We know that all dogs have the capability to bite. Depending on either inclination or size, one dog might do more damage than another. Simply putting their teeth on a person is not necessarily the only piece of information we have to decide whether or not they’d make a good pet for someone. Early on in our relationship I grabbed Sunny’s harness and he spun around and bit me. My hand was in his mouth and his teeth were on my hand. I sustained no injury, not even a dent or bruise. I was relieved for that reason, and also because it showed me that he had a high level of bite inhibition, meaning, he could control how hard he bit. He was giving me information, not picking a fight. From his point of view, I was probably the one doing that. Some dogs don’t have good bite inhibition and this is very difficult, if not impossible to change.
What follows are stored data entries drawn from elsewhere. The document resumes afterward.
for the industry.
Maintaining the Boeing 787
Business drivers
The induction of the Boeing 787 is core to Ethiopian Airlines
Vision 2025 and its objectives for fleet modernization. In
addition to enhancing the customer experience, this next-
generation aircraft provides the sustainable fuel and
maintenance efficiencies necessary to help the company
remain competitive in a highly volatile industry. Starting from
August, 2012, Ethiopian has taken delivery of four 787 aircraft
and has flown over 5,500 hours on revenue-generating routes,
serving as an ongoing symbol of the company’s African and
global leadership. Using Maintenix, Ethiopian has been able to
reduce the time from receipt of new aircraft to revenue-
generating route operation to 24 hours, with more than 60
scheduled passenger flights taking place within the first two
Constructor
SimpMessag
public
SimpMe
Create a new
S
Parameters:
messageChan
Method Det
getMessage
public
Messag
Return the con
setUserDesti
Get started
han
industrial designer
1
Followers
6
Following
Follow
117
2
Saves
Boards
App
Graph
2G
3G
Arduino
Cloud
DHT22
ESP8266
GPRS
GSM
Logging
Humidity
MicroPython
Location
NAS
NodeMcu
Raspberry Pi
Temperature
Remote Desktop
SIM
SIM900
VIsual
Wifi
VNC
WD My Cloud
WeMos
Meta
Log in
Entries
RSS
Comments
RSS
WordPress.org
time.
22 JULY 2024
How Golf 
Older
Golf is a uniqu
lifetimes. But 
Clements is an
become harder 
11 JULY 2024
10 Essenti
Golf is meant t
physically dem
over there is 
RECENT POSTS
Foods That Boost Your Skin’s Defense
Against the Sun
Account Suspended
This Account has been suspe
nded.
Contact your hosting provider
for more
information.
This trainer’s attitude was distressing and frankly, warped. Imagining that being bitten by dogs gives you some kind of caché, that you speak about it proudly on the air, says loads about your skills and relationship with dogs. Why brag about making a dog feel so threatened that they bite you? What does this prove? That you’re tough? That you’re in charge? That you don’t take any crap from a dog, a dog who is most likely reacting out of fear? Thinking that you have to be able to accept being bitten as a part of the process of training and rehabilitation indicates a lack of understanding about that process. Expecting that bragging about it should raise people’s opinions of you is pathetic. Sometimes I can’t help wishing that instead of whispering these trainers would just stop talking.

Relationship Capital

When I was in my 20’s I worked as a guide on the Wanganui River in NZ. One day during a hike, one of the participants on the trip, a woman in her 60’s commented to me that she thought I “weighed too much for a girl my age” and went on to give me dietary advice which consisted primarily of switching from butter to margarine on my toast. She boasted about being a “straight shooter” a speaker of the truth which was suppose to absolve her of responsibility for how her comments made me feel. It was as though the value of her advice to me, far outweighed (sorry for the pun) how bad it made me feel.
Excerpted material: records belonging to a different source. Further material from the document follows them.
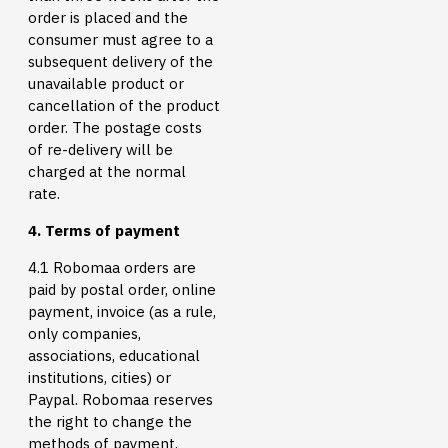
order is placed and the
consumer must agree to a
subsequent delivery of the
unavailable product or
cancellation of the product
order. The postage costs
of re-delivery will be
charged at the normal
rate.
4. Terms of payment
4.1 Robomaa orders are
paid by postal order, online
payment, invoice (as a rule,
only companies,
associations, educational
institutions, cities) or
Paypal. Robomaa reserves
the right to change the
methods of payment.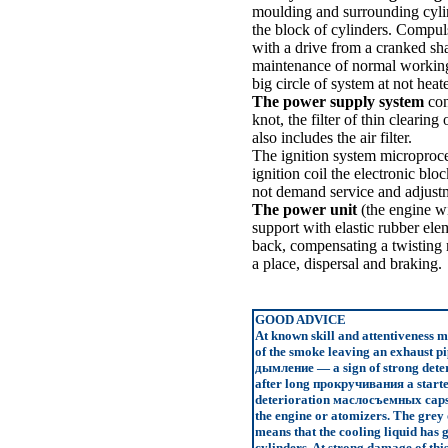
moulding and surrounding cylin
the block of cylinders. Compuls
with a drive from a cranked sha
maintenance of normal working 
big circle of system at not hea
The power supply system
cons
knot, the filter of thin clearing
also includes the air filter.
The ignition system microproces
ignition coil the electronic bl
not demand service and adjust
The power unit
(the engine wi
support with elastic rubber elem
back, compensating a twisting 
a place, dispersal and braking.
GOOD ADVICE
At known skill and attentiveness m
of the smoke leaving an exhaust pi
дымление
— a sign of strong deter
after long
прокручивания a
starte
deterioration
маслосъемных
caps
the engine or atomizers. The grey 
means that the cooling liquid has 
cylinders. At strong damage of this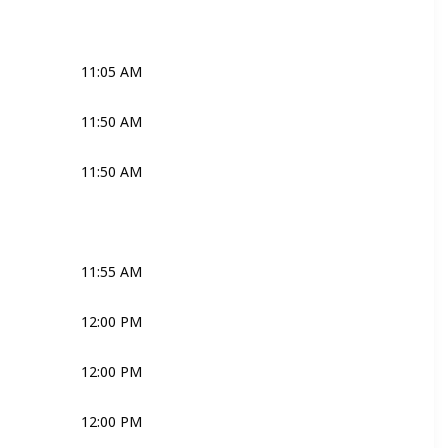
Joli
11:05 AM
Priest
11:50 AM
Priest
11:50 AM
Joli
Ross
Bridal Couple
11:55 AM
Ross
Joli
Bridal Couple
12:00 PM
Joli
Robyn
12:00 PM
Joli
Media
12:00 PM
Joli
Media
Bridal Couple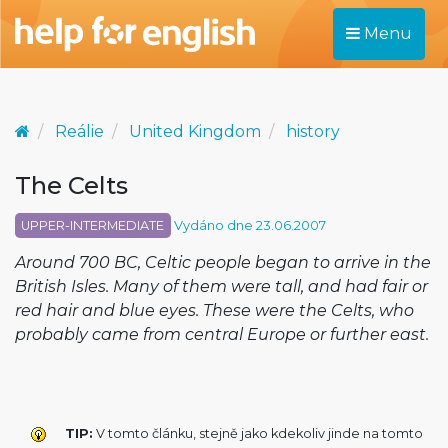
Menu
Reálie
United Kingdom
history
The Celts
UPPER-INTERMEDIATE
Vydáno dne 23.06.2007
Around 700 BC, Celtic people began to arrive in the
British Isles. Many of them were tall, and had fair or
red hair and blue eyes. These were the Celts, who
probably came from central Europe or further east.
TIP:
V tomto článku, stejně jako kdekoliv jinde na tomto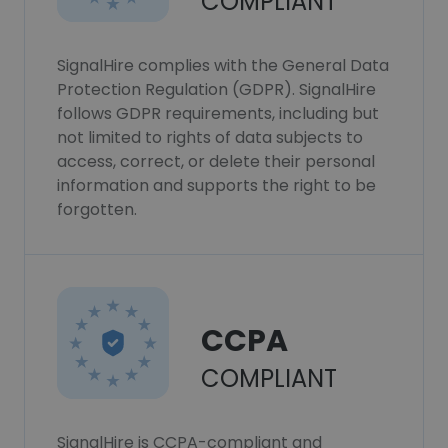
COMPLIANT
SignalHire complies with the General Data
Protection Regulation (GDPR). SignalHire
follows GDPR requirements, including but
not limited to rights of data subjects to
access, correct, or delete their personal
information and supports the right to be
forgotten.
CCPA
COMPLIANT
SignalHire is CCPA-compliant and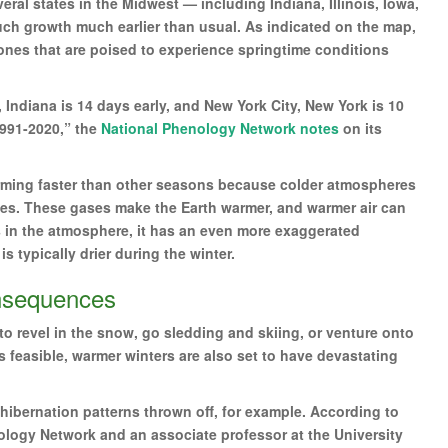
eral states in the Midwest — including Indiana, Illinois, Iowa,
h growth much earlier than usual. As indicated on the map,
 ones that are poised to experience springtime conditions
 Indiana is 14 days early, and New York City, New York is 10
1991-2020,” the
National Phenology Network notes
on its
arming faster than other seasons because colder atmospheres
es. These gases make the Earth warmer, and warmer air can
s in the atmosphere, it has an even more exaggerated
s typically drier during the winter.
onsequences
o revel in the snow, go sledding and skiing, or venture onto
s feasible, warmer winters are also set to have devastating
hibernation patterns thrown off, for example. According to
ology Network and an associate professor at the University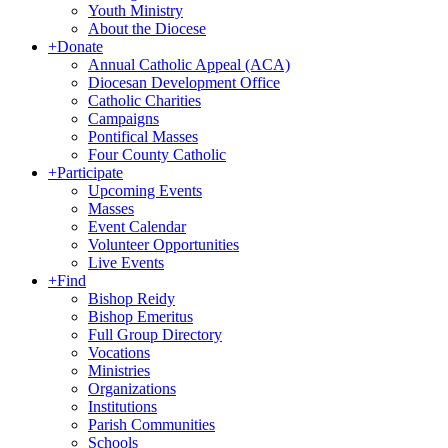
Youth Ministry
About the Diocese
+
Donate
Annual Catholic Appeal (ACA)
Diocesan Development Office
Catholic Charities
Campaigns
Pontifical Masses
Four County Catholic
+
Participate
Upcoming Events
Masses
Event Calendar
Volunteer Opportunities
Live Events
+
Find
Bishop Reidy
Bishop Emeritus
Full Group Directory
Vocations
Ministries
Organizations
Institutions
Parish Communities
Schools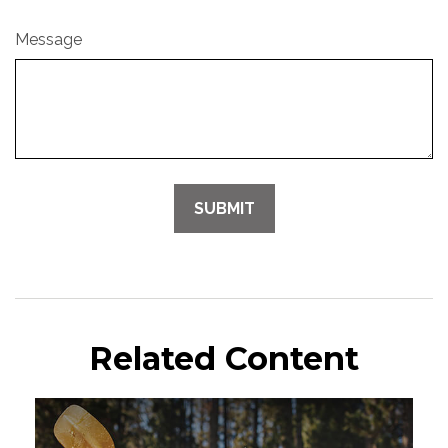
Message
Related Content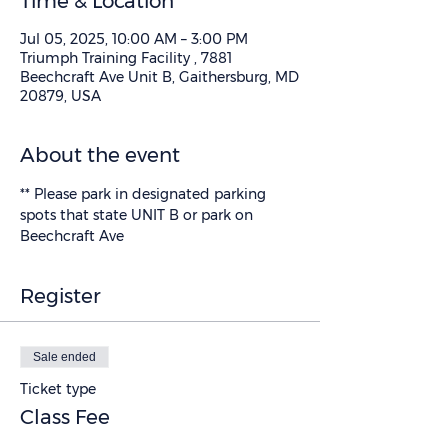
Time & Location
Jul 05, 2025, 10:00 AM – 3:00 PM
Triumph Training Facility , 7881
Beechcraft Ave Unit B, Gaithersburg, MD
20879, USA
About the event
** Please park in designated parking 
spots that state UNIT B or park on 
Beechcraft Ave
Register
Sale ended
Ticket type
Class Fee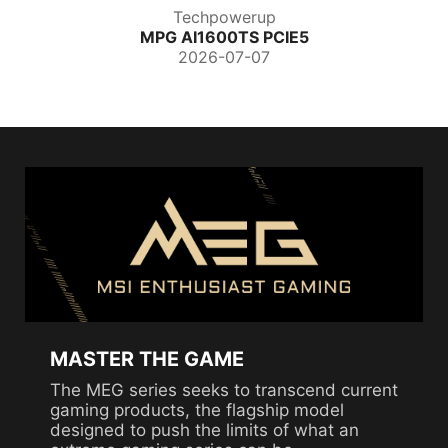
Techpowerup
MPG AI1600TS PCIE5
2026-07-07
MASTER THE GAME
The MEG series seeks to transcend current
gaming products, the flagship model
designed to push the limits of what an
We spent five days together paddling down the river and from that time the only conversation I remember having with her was this one. I can recall it, not because her dietary advice to me changed my eating habits and my life was inexplicably improved beyond measure, no, it was because it made me feel bad, really bad. There is no doubt in mind that were I to meet her again, almost 30 years later, I would remember this conversation and feel bad again. But this time my bad feelings would be directed toward her, not my thighs.

When people talk about using punishment with their dogs, the problem is not that it can’t work, though it often doesn’t, one serious concern is how the dog can end up feeling about the person doling out the punishment. Most pet owners want to have a good relationship with their dogs.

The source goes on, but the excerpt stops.